EXERCISE GOAL: Every record below is to be repeated exactly, with the pictures left out.
***
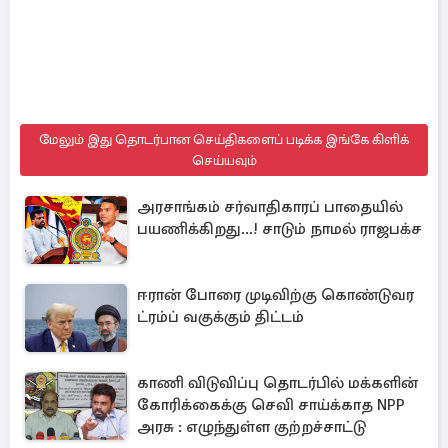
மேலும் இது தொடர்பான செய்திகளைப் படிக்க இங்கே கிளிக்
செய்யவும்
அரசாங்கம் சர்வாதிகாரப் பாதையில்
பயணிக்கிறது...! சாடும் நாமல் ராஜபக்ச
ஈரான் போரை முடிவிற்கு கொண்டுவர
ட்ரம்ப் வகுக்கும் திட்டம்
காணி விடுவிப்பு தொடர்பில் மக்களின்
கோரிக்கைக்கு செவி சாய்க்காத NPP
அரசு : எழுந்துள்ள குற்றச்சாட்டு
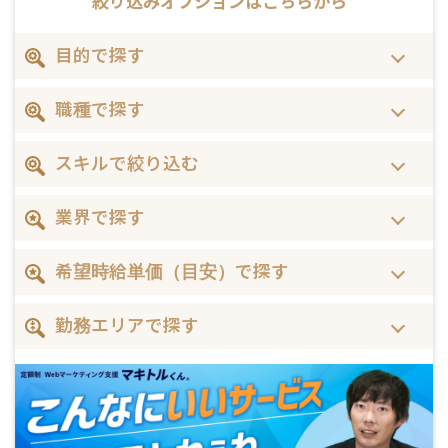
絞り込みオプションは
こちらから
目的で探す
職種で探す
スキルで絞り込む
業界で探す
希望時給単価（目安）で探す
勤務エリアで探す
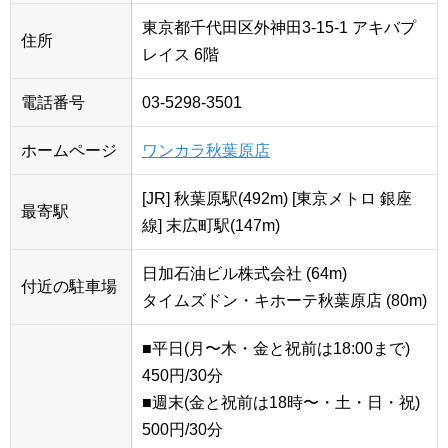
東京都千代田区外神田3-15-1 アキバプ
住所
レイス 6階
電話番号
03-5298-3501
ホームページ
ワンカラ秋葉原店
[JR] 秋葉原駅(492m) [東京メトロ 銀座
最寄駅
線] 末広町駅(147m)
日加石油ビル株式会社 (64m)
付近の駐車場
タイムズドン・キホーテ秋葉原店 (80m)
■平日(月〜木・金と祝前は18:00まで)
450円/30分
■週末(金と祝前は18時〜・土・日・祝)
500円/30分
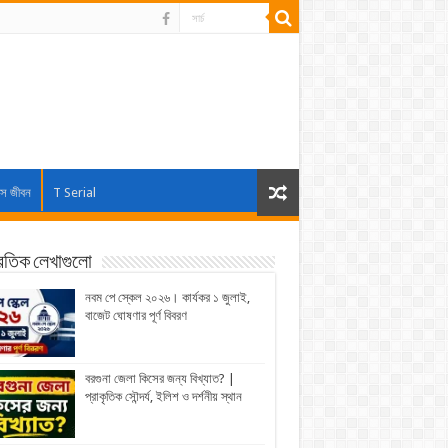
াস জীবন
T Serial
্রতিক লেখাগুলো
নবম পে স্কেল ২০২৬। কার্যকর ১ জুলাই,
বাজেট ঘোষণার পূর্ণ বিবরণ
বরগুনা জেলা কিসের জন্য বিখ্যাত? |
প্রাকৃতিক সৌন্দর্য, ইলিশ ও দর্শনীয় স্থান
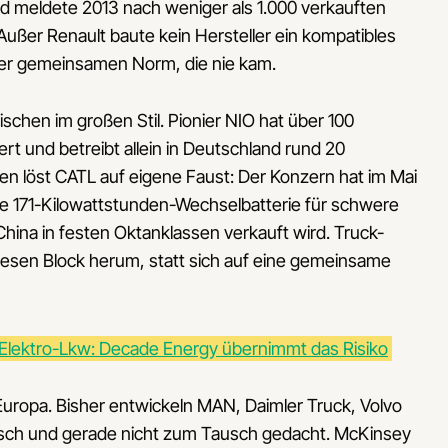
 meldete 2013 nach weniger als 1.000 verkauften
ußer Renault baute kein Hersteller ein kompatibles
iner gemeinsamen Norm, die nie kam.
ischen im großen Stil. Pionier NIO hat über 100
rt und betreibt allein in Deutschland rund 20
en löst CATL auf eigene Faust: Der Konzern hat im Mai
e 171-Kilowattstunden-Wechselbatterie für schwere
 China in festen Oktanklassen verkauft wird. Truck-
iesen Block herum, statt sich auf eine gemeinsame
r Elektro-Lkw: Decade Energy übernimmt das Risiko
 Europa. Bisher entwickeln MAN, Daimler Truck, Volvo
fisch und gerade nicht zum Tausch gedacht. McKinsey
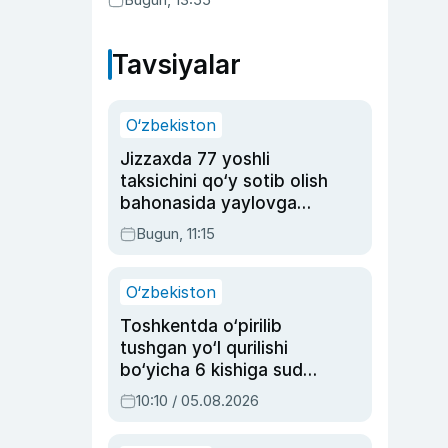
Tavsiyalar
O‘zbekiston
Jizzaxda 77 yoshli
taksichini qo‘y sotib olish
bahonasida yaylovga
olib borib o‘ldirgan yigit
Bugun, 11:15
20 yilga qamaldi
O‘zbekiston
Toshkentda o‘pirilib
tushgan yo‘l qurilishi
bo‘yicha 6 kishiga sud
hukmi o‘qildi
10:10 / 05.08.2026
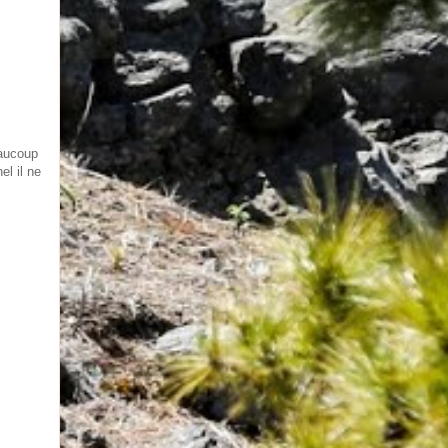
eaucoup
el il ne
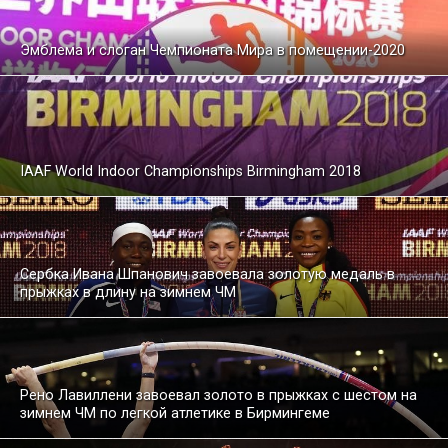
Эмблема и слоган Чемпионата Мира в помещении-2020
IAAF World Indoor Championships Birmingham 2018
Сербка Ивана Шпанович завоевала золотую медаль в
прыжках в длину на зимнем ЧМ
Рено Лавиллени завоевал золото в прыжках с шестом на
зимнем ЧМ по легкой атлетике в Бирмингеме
***
EXERCISE ANSWER:
மேலும் இது தொடர்பான செய்திகளைப் படிக்க இங்கே கிளிக்
செய்யவும்
அரசாங்கம் சர்வாதிகாரப் பாதையில்
பயணிக்கிறது...! சாடும் நாமல் ராஜபக்ச
ஈரான் போரை முடிவிற்கு கொண்டுவர
ட்ரம்ப் வகுக்கும் திட்டம்
காணி விடுவிப்பு தொடர்பில் மக்களின்
கோரிக்கைக்கு செவி சாய்க்காத NPP
அரசு : எழுந்துள்ள குற்றச்சாட்டு
絞り込みオプションは
こちらから
目的で探す
職種で探す
スキルで絞り込む
業界で探す
希望時給単価（目安）で探す
勤務エリアで探す
東京都千代田区外神田3-15-1 アキバプ
住所
レイス 6階
電話番号
03-5298-3501
ホームページ
ワンカラ秋葉原店
[JR] 秋葉原駅(492m) [東京メトロ 銀座
最寄駅
線] 末広町駅(147m)
日加石油ビル株式会社 (64m)
付近の駐車場
タイムズドン・キホーテ秋葉原店 (80m)
■平日(月〜木・金と祝前は18:00まで)
450円/30分
■週末(金と祝前は18時〜・土・日・祝)
500円/30分
াস জীবন
T Serial
্রতিক লেখাগুলো
নবম পে স্কেল ২০২৬। কার্যকর ১ জুলাই,
বাজেট ঘোষণার পূর্ণ বিবরণ
বরগুনা জেলা কিসের জন্য বিখ্যাত? |
প্রাকৃতিক সৌন্দর্য, ইলিশ ও দর্শনীয় স্থান
 meldete 2013 nach weniger als 1.000 verkauften
ußer Renault baute kein Hersteller ein kompatibles
iner gemeinsamen Norm, die nie kam.
ischen im großen Stil. Pionier NIO hat über 100
rt und betreibt allein in Deutschland rund 20
en löst CATL auf eigene Faust: Der Konzern hat im Mai
e 171-Kilowattstunden-Wechselbatterie für schwere
 China in festen Oktanklassen verkauft wird. Truck-
iesen Block herum, statt sich auf eine gemeinsame
r Elektro-Lkw: Decade Energy übernimmt das Risiko
 Europa. Bisher entwickeln MAN, Daimler Truck, Volvo
fisch und gerade nicht zum Tausch gedacht. McKinsey
Tavsiyalar
O‘zbekiston
Jizzaxda 77 yoshli
taksichini qo‘y sotib olish
bahonasida yaylovga
olib borib o‘ldirgan yigit
Bugun, 11:15
20 yilga qamaldi
O‘zbekiston
Toshkentda o‘pirilib
tushgan yo‘l qurilishi
bo‘yicha 6 kishiga sud
hukmi o‘qildi
10:10 / 05.08.2026
eaucoup
el il ne
Эмблема и слоган Чемпионата Мира в помещении-2020
IAAF World Indoor Championships Birmingham 2018
Сербка Ивана Шпанович завоевала золотую медаль в
прыжках в длину на зимнем ЧМ
Рено Лавиллени завоевал золото в прыжках с шестом на
зимнем ЧМ по легкой атлетике в Бирмингеме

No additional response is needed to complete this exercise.